◆ Activity ◆
Exact reproductions of all the entries, please, and no pictures.

=== Section Start ===

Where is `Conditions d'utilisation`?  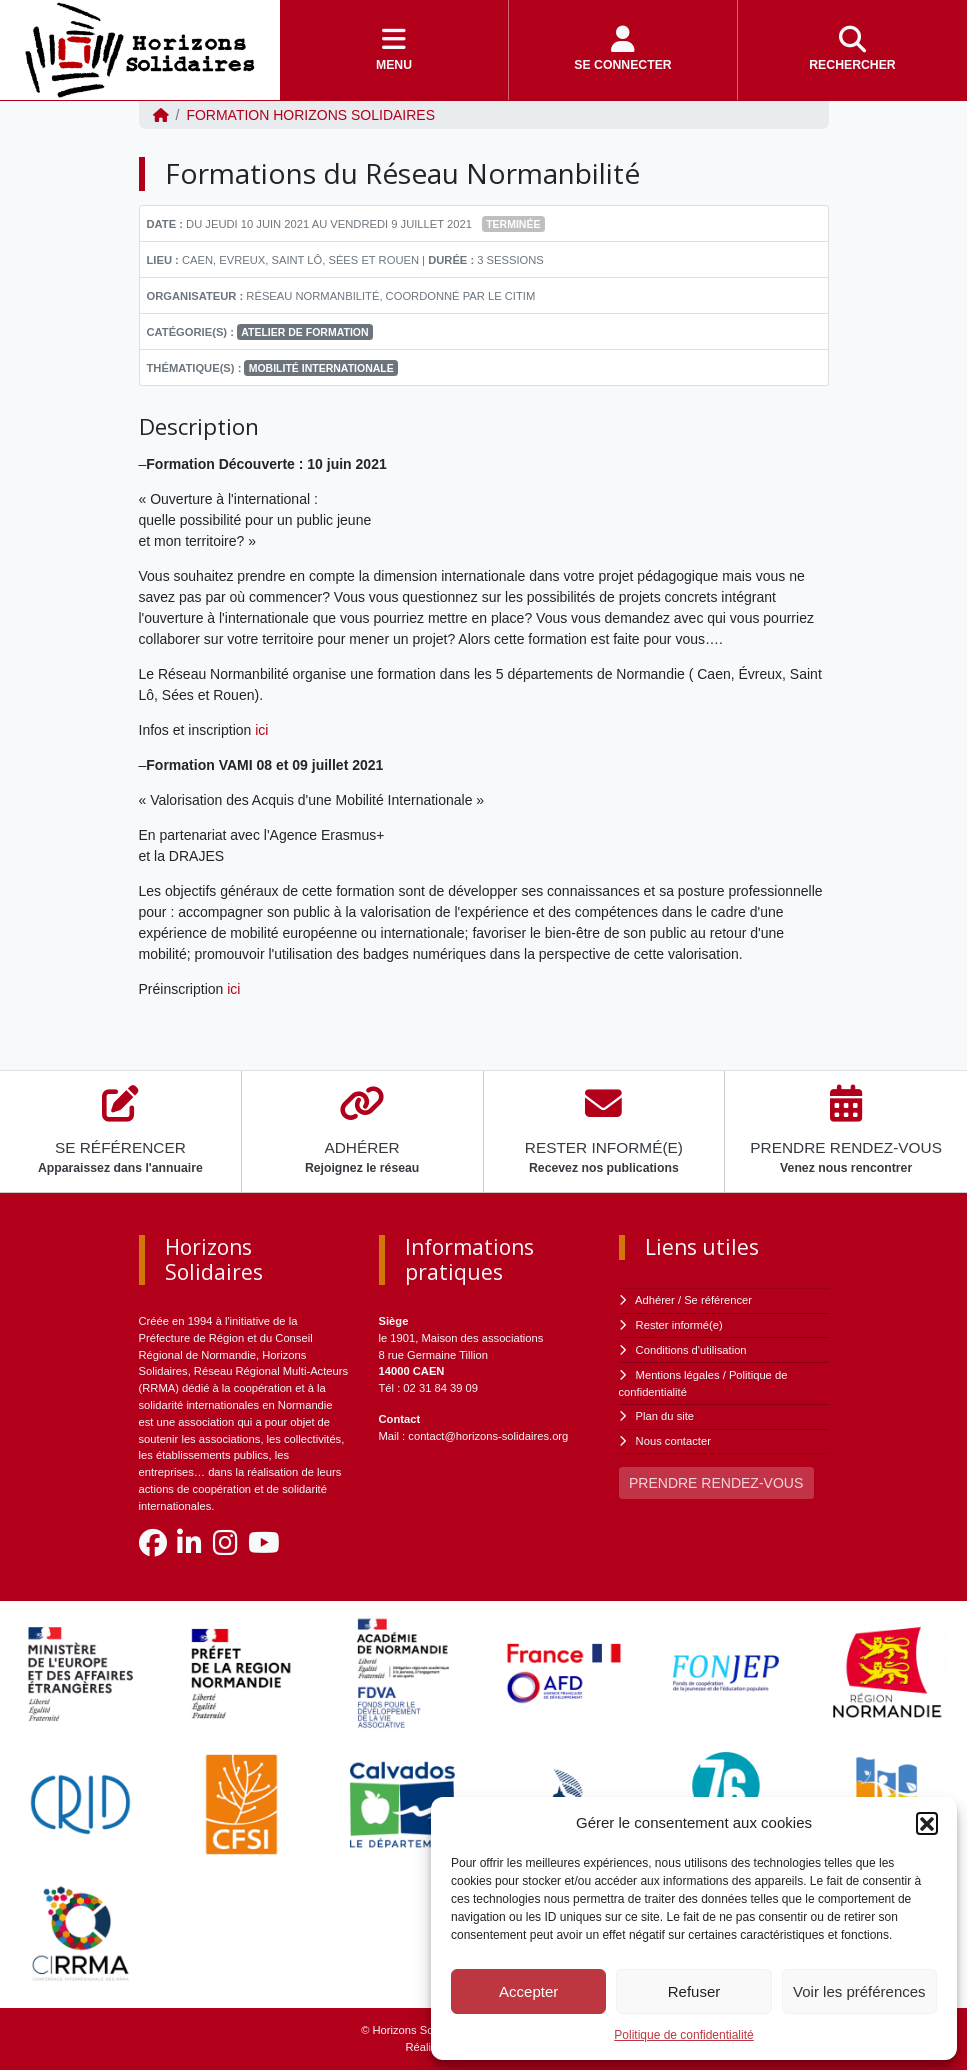
Conditions d'utilisation is located at coordinates (691, 1350).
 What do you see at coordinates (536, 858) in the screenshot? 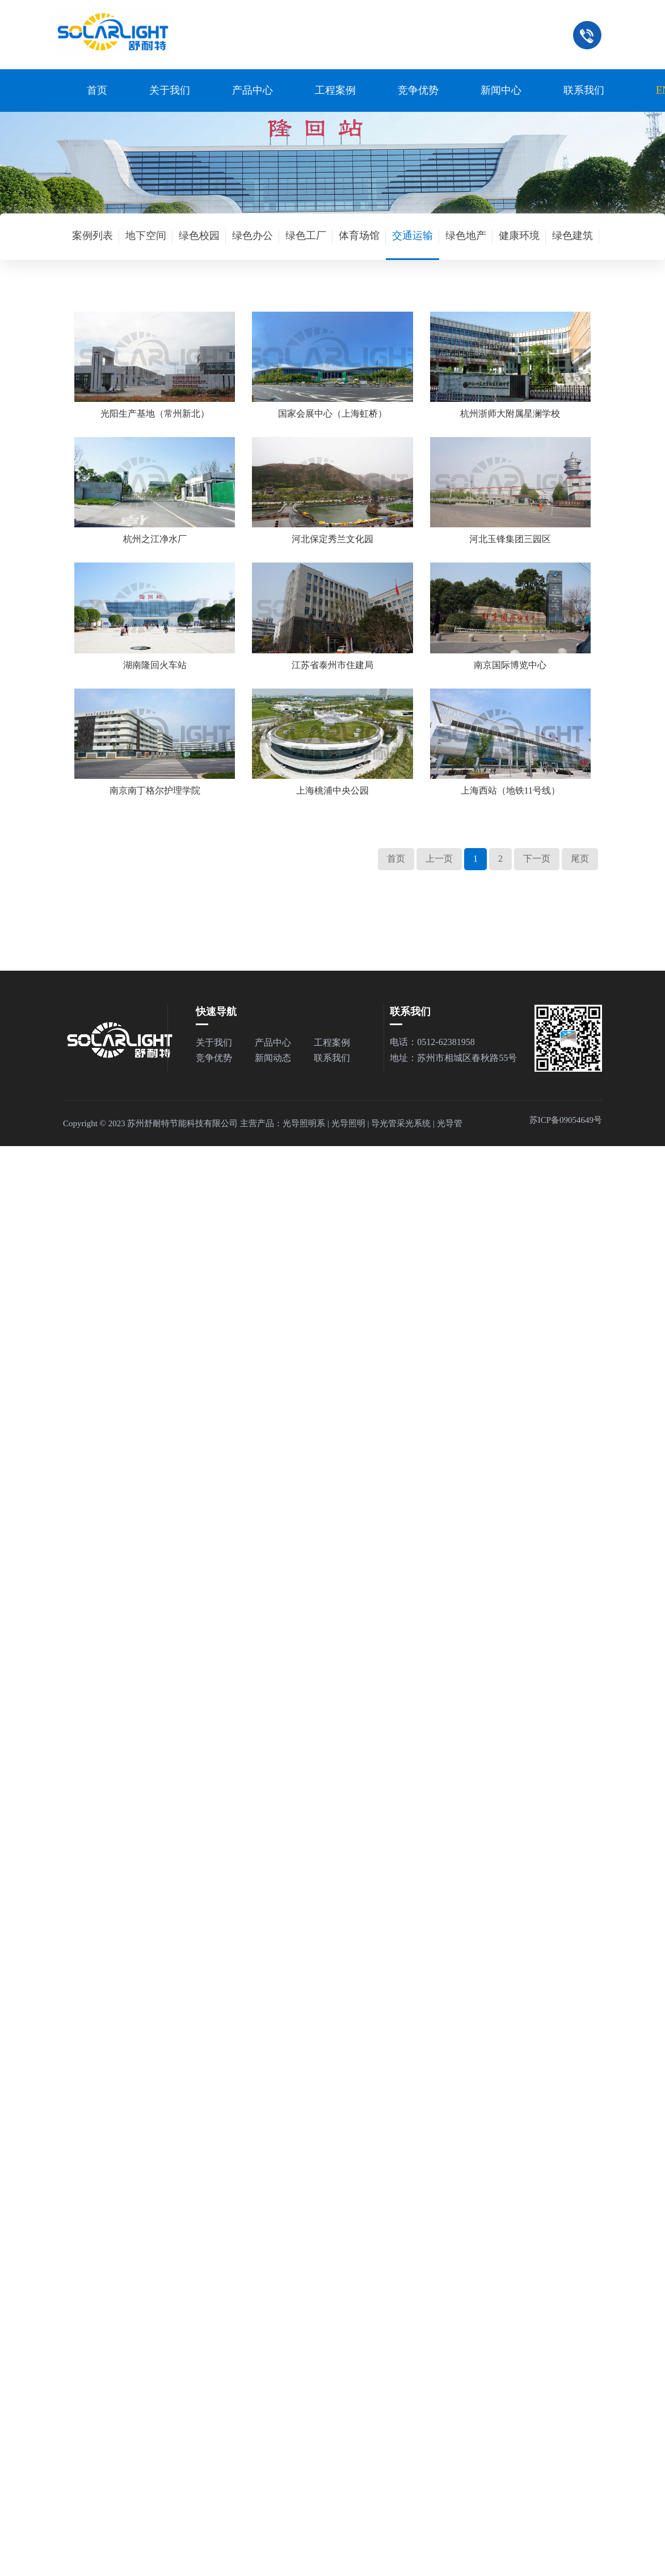
I see `下一页` at bounding box center [536, 858].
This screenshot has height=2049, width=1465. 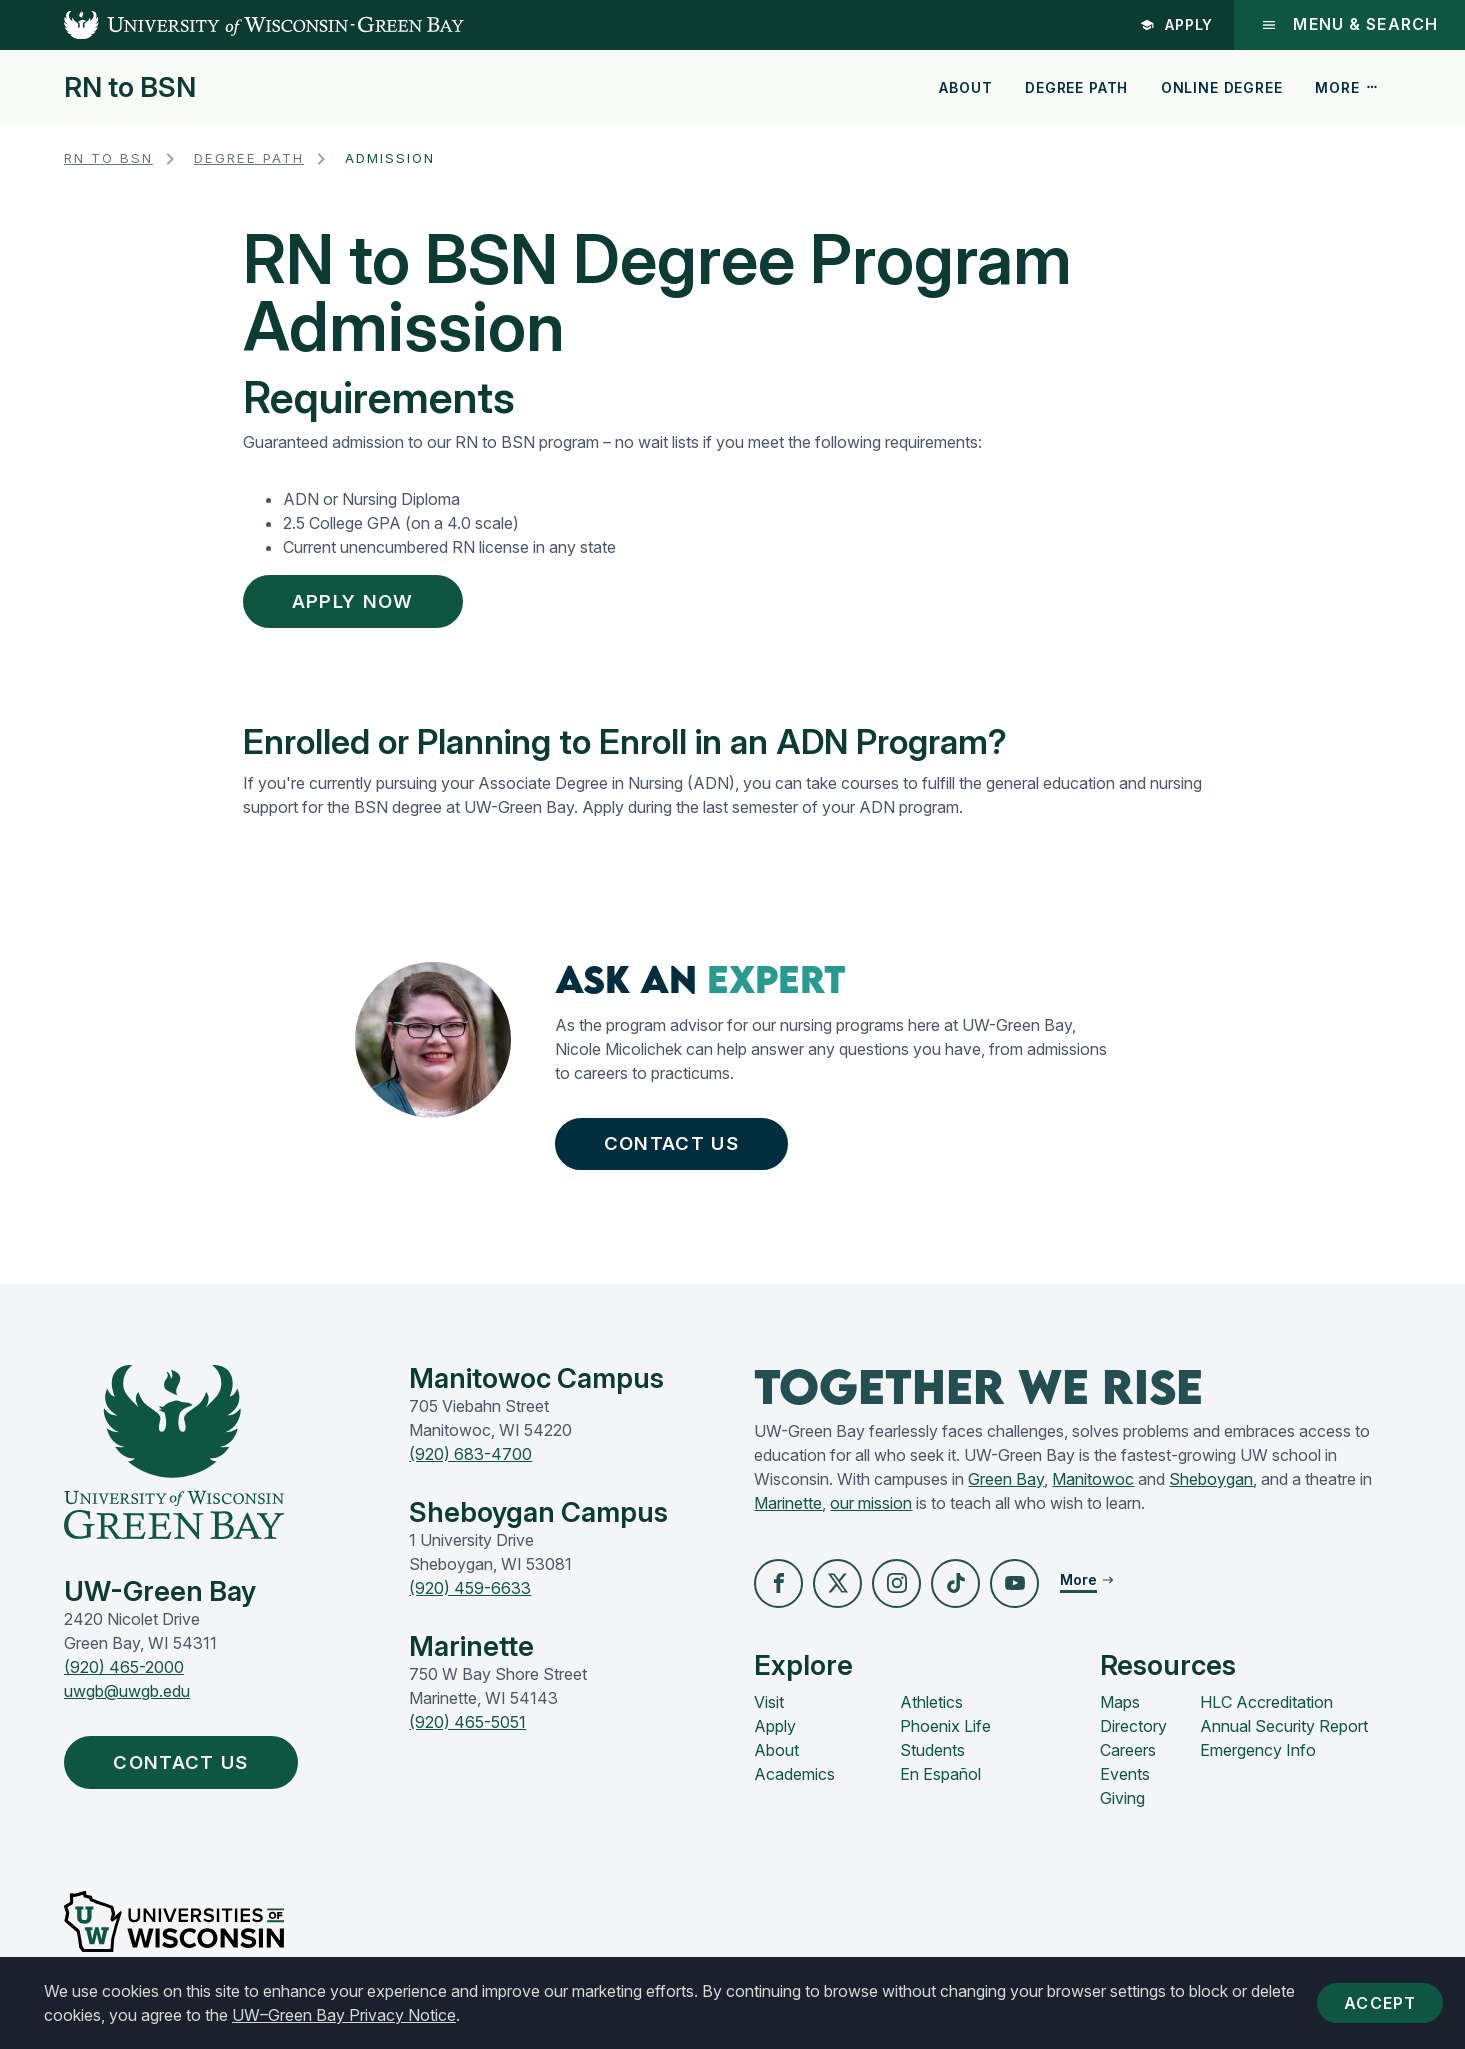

=== Section End ===

◆ Result of this exercise ◆
Where is `Conditions d'utilisation`?  
Conditions d'utilisation is located at coordinates (691, 1350).
 What do you see at coordinates (536, 858) in the screenshot? 
I see `下一页` at bounding box center [536, 858].
This screenshot has height=2049, width=1465. 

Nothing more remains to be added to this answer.